Dabei sollte man konkret schreiben, an welchen Ort, in welchen Kreis man möchte. Die Ausländerbehörde des Landkreises, in dem man wohnt, leitet dann den Antrag an die Ausländerbehörde des Ortes, in den man will, weiter. Die Entscheidung wird dann normalerweise von der Ausländerbehörde des Zielortes getroffen. Wird die Umverteilung abgelehnt, kann man weitere Anträge mit anderen Zielorten stellen. Es gibt auch die Möglichkeit gegen eine Ablehnung vor dem Verwaltungsgericht zu klagen. Das dauert meist sehr lange, kann teuer werden und man braucht dazu unbedingt einen Rechtsanwalt. Rechtlich möglich ist die Umverteilung in Fällen, in denen "dringende humanitäre Gründe" vorliegen. Solche Fälle lassen sich durch folgende Argumente untermauern:
  • Durch die schriftliche Bestätigung von einem spezialisierten Arzt, dass Sie zur Verarbeitung des Erlebten eine Therapie machen sollten und durch eine konkrete schriftliche Zusage, dass für Sie ein Therapieplatz bereitsteht, der in einem anderen Landkreis oder Bundesland liegt.

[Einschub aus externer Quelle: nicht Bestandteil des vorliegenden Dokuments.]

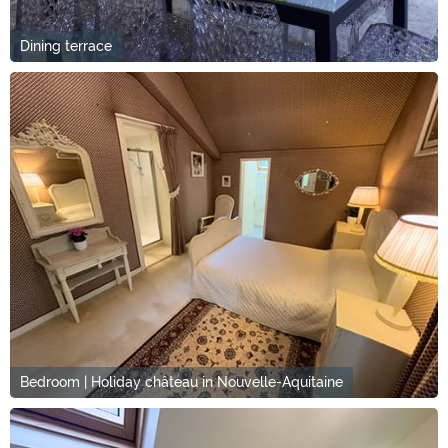
Dining terrace
Bedroom | Holiday château in Nouvelle-Aquitaine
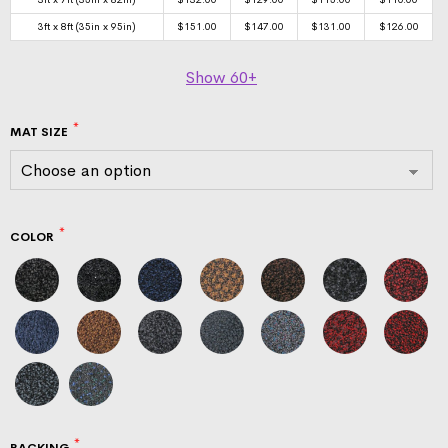
3ft x 8ft (35in x 95in)
$
151.00
$
147.00
$
131.00
$
126.00
Show
60+
MAT SIZE
COLOR
BACKING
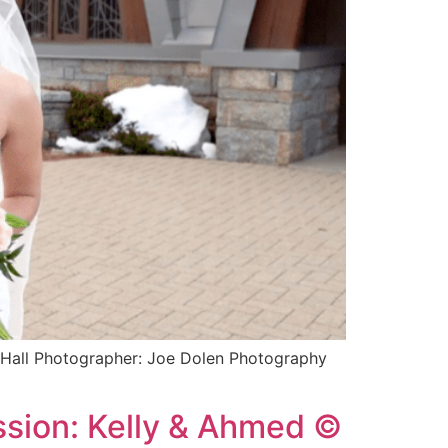
s Hall Photographer: Joe Dolen Photography
ssion: Kelly & Ahmed ©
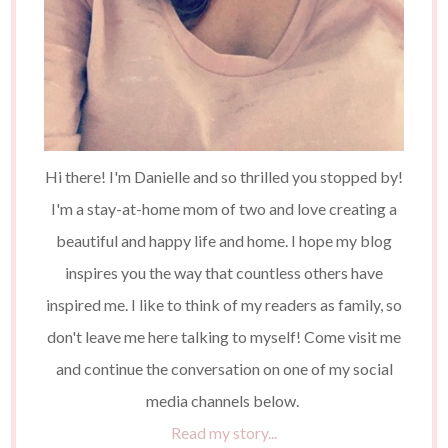
Hi there! I'm Danielle and so thrilled you stopped by!
I'm a stay-at-home mom of two and love creating a
beautiful and happy life and home. I hope my blog
inspires you the way that countless others have
inspired me. I like to think of my readers as family, so
don't leave me here talking to myself! Come visit me
and continue the conversation on one of my social
media channels below.
Read my story...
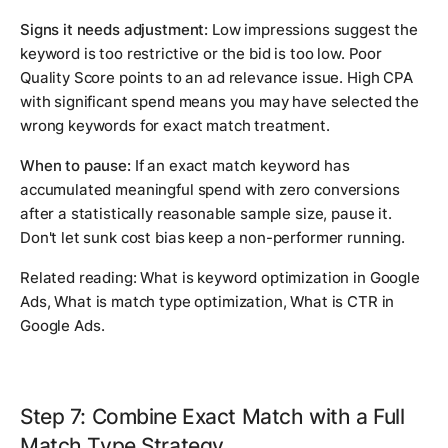
Signs it needs adjustment:
Low impressions suggest the
keyword is too restrictive or the bid is too low. Poor
Quality Score points to an ad relevance issue. High CPA
with significant spend means you may have selected the
wrong keywords for exact match treatment.
When to pause:
If an exact match keyword has
accumulated meaningful spend with zero conversions
after a statistically reasonable sample size, pause it.
Don't let sunk cost bias keep a non-performer running.
Related reading:
What is keyword optimization in Google
Ads
,
What is match type optimization
,
What is CTR in
Google Ads
.
Step 7: Combine Exact Match with a Full
Match Type Strategy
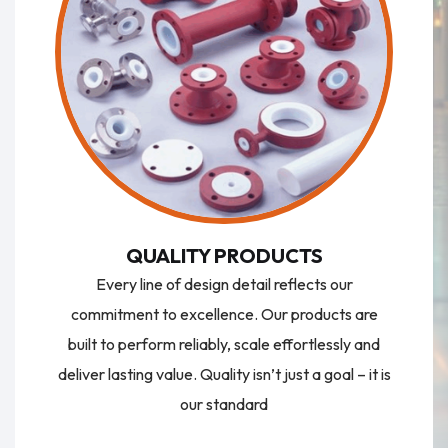
QUALITY PRODUCTS
Every line of design detail reflects our
commitment to excellence. Our products are
built to perform reliably, scale effortlessly and
deliver lasting value. Quality isn’t just a goal – it is
our standard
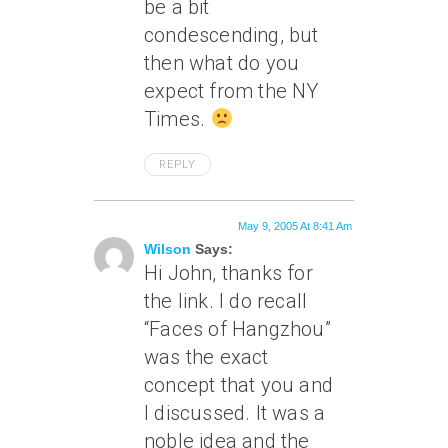
be a bit
condescending, but
then what do you
expect from the NY
Times.
REPLY
May 9, 2005 At 8:41 Am
Wilson
Says:
Hi John, thanks for
the link. I do recall
“Faces of Hangzhou”
was the exact
concept that you and
I discussed. It was a
noble idea and the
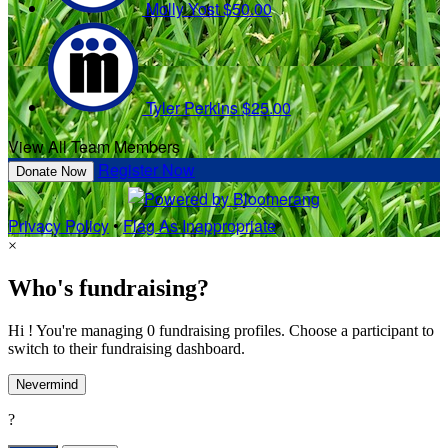
Molly Yost
$50.00
Tyler Perkins
$25.00
View All Team Members
Register Now
Donate Now
Privacy Policy
•
Flag As Inappropriate
×
Who's fundraising?
Hi ! You're managing 0 fundraising profiles. Choose a participant to
switch to their fundraising dashboard.
Nevermind
?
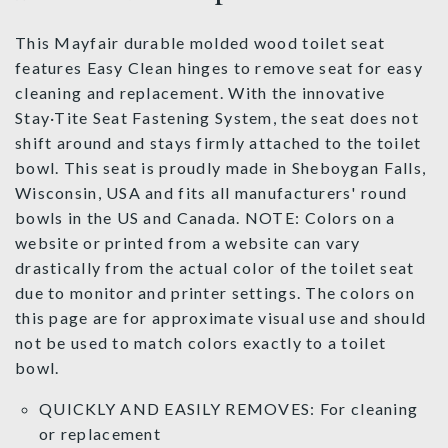
This Mayfair durable molded wood toilet seat
features Easy Clean hinges to remove seat for easy
cleaning and replacement. With the innovative
Stay·Tite Seat Fastening System, the seat does not
shift around and stays firmly attached to the toilet
bowl. This seat is proudly made in Sheboygan Falls,
Wisconsin, USA and fits all manufacturers' round
bowls in the US and Canada. NOTE: Colors on a
website or printed from a website can vary
drastically from the actual color of the toilet seat
due to monitor and printer settings. The colors on
this page are for approximate visual use and should
not be used to match colors exactly to a toilet
bowl.
QUICKLY AND EASILY REMOVES: For cleaning
or replacement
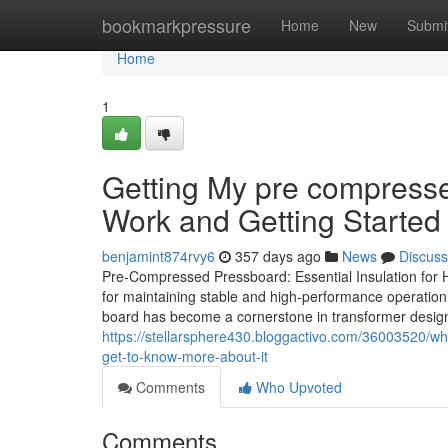
Home
bookmarkpressure
Home
New
Submi
Home
1
Getting My pre compressed
Work and Getting Started 
benjamint874rvy6
357 days ago
News
Discuss
Pre-Compressed Pressboard: Essential Insulation for Hig
for maintaining stable and high-performance operatio
board has become a cornerstone in transformer design. 
https://stellarsphere430.bloggactivo.com/36003520/w
get-to-know-more-about-it
Comments
Who Upvoted
Comments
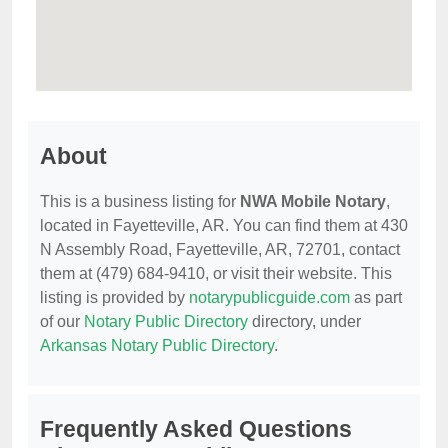
About
This is a business listing for
NWA Mobile Notary
,
located in Fayetteville, AR. You can find them at 430
N Assembly Road, Fayetteville, AR, 72701, contact
them at (479) 684-9410, or visit their website. This
listing is provided by
notarypublicguide.com
as part
of our
Notary Public Directory
directory, under
Arkansas Notary Public Directory
.
Frequently Asked Questions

  • Dass Sie begründete Angst haben müssen, an Ihrem jetzigen Wohnort erneut rassistisch angegriffen zu werden, weil ihn beispielsweise die Täter weiter bedrohen und Sie sich deshalb nicht mehr auf die Strasse trauen
  • Dass Sie nachweisen, dass in der Stadt oder dem Landkreis, wo Sie hinziehen möchten, Familienangehörige oder Freunde wohnen, die Ihnen dabei helfen können, Ihre Angst zu überwinden und wieder ein normales Leben zu führen.
Ob sich die Ausländerbehörde von entsprechenden Argumenten überzeugen lässt, hängt ganz von den Sachbearbeitern ab. Es ist daher besser mehrere Begründungen gleichzeitig anzuführen und sich bei der Antragstellung die Mühe zu machen, Papiere beizulegen, die die entsprechende Argumentation unterstützen.

Dazu zählen:
  • Anzeigenaufnahme durch die Polizei
  • Zeitungsartikel über den Angriff
  • ein Attest des Arztes oder der therapeutischen Einrichtung
  • unterstützende Schreiben der Ausländerbeauftragten oder anderer Beratungsorganisationen etc.
Auch Migranten mit Duldung können einen Antrag stellen, um in einem anderen Landkreis untergebracht zu werden. In diesem Fall handelt es sich nicht um einen Antrag auf "Umverteilung", sondern auf "Zuzug". Die Vorgehensweise ist jedoch die gleiche.